Она была бы рада вернуться прямо сейчас, до полуночи, но на земле еще осталось дело – то самое, что решит их судьбы.
Никто, кроме Уллы, не заметил, как исчез Роффе. Его братья продолжали пить вино и танцевать, наслаждаясь последней ночью на берегу. И вот часы пробили одиннадцать. Улла отыскала в толпе Сигне и коснулась ее разгоряченной спины.
– Пора, – шепнула она.
Рука об руку они покинули бальную залу и направились в комнату Уллы, у дверей которой их должен был ожидать принц.

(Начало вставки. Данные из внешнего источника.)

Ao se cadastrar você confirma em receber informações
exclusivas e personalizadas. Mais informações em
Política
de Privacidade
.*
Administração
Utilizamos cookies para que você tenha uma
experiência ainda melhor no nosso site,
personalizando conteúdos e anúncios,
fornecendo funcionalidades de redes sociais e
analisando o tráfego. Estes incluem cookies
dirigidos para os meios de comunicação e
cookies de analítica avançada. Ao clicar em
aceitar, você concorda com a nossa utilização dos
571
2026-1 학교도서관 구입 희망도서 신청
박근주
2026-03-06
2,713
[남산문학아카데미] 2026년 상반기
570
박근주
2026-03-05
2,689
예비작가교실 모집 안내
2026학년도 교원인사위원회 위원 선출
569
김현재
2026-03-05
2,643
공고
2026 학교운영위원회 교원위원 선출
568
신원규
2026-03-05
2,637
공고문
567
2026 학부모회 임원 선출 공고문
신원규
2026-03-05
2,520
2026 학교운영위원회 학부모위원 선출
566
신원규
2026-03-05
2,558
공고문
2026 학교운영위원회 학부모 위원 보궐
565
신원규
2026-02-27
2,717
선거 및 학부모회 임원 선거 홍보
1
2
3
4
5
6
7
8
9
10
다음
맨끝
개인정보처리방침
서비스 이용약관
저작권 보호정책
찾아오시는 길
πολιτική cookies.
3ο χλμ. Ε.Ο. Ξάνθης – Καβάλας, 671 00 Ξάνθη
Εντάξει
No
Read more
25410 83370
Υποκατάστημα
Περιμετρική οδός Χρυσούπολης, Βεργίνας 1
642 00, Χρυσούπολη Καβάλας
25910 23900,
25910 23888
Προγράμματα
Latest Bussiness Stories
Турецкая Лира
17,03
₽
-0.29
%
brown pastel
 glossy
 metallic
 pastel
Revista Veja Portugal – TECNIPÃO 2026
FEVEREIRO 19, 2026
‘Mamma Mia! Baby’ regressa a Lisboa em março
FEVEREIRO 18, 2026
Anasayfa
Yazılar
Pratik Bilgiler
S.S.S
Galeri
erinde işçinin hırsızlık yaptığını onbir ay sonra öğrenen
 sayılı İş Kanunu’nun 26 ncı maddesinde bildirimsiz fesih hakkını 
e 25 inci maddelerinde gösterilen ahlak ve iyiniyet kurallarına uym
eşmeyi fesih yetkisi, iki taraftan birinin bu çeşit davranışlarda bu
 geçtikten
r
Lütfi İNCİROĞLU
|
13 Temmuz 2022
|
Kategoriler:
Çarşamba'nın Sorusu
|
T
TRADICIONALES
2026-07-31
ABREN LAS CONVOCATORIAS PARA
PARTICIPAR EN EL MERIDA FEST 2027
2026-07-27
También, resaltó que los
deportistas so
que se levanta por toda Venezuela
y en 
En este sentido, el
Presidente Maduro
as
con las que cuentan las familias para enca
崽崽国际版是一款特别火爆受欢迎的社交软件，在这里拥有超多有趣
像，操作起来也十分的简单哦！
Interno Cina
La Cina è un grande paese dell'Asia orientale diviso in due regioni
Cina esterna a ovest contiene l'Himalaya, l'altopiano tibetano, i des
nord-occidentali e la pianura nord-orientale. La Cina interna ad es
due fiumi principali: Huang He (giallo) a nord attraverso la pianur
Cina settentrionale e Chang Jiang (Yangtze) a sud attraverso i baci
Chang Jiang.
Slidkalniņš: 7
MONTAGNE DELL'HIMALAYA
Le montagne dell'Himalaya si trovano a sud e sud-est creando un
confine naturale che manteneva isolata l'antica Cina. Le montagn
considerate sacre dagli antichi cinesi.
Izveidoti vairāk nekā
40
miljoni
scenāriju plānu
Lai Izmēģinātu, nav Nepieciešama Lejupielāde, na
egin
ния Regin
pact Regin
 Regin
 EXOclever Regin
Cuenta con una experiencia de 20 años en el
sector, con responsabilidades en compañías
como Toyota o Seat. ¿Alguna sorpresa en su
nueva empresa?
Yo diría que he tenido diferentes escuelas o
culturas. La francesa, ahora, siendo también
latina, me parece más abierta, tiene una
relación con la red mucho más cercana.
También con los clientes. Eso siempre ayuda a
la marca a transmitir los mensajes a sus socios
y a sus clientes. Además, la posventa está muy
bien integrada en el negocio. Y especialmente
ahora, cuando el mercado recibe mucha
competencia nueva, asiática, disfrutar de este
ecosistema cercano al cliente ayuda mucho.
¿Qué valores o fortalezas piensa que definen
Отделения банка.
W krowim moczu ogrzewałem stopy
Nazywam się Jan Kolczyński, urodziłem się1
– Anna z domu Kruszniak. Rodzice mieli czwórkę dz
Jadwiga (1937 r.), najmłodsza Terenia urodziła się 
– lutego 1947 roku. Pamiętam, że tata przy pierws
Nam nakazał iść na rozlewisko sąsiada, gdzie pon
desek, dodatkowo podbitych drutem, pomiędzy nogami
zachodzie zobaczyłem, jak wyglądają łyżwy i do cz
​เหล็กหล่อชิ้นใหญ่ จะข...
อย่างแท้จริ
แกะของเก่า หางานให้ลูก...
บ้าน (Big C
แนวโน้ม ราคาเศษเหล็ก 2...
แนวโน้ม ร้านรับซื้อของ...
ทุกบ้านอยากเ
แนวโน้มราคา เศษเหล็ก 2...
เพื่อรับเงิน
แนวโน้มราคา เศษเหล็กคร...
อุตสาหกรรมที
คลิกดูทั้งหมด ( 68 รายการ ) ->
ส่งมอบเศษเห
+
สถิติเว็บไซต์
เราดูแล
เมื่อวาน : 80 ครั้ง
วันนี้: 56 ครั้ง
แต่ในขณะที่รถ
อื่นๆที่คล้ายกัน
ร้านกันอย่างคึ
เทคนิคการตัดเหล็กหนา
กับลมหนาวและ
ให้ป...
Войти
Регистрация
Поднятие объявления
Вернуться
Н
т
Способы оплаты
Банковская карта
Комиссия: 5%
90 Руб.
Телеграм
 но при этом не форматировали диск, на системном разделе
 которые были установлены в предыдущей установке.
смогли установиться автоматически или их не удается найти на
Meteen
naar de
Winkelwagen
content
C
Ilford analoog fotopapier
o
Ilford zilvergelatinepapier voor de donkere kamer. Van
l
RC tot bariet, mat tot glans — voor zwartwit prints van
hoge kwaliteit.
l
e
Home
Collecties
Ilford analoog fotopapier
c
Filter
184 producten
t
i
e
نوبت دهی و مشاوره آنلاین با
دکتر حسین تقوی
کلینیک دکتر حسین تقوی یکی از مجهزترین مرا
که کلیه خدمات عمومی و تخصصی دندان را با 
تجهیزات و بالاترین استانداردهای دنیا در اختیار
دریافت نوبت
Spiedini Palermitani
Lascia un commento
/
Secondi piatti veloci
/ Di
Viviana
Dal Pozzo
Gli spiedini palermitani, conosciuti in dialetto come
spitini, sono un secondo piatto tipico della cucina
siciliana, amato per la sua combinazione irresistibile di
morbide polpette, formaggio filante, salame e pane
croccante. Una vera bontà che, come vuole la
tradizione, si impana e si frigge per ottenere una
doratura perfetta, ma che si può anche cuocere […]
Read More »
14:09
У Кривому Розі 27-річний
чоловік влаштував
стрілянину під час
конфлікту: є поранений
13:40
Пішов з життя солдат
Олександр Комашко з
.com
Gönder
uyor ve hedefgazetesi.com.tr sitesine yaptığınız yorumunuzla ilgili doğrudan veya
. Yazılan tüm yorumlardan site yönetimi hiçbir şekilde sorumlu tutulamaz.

Переменившуюся атмосферу Улла почувствовала еще с порога. Несмотря на тоску по дому, она успела обжиться в этой комнате и по-своему ее полюбить, привыкла к запахам камня и воска, душистому аромату сосен далеко внизу. А сейчас на ее постели что-то лежало. Или кто-то.
При свете луны Улла разглядела распростертое на простынях тело.
– Не хочу, чтобы это произошло здесь, – сказала она.
– У нас мало времени, – бросил Роффе.
Улла приблизилась к кровати, и внутри у нее все сжалось.
– Он совсем юн, – промолвила она.
Руки и ноги лежащего связывали веревки, грудь ритмично вздымалась и опадала, рот был слегка приоткрыт.
– Он – убийца, приговоренный к повешению. Можно сказать, мы оказываем ему милость.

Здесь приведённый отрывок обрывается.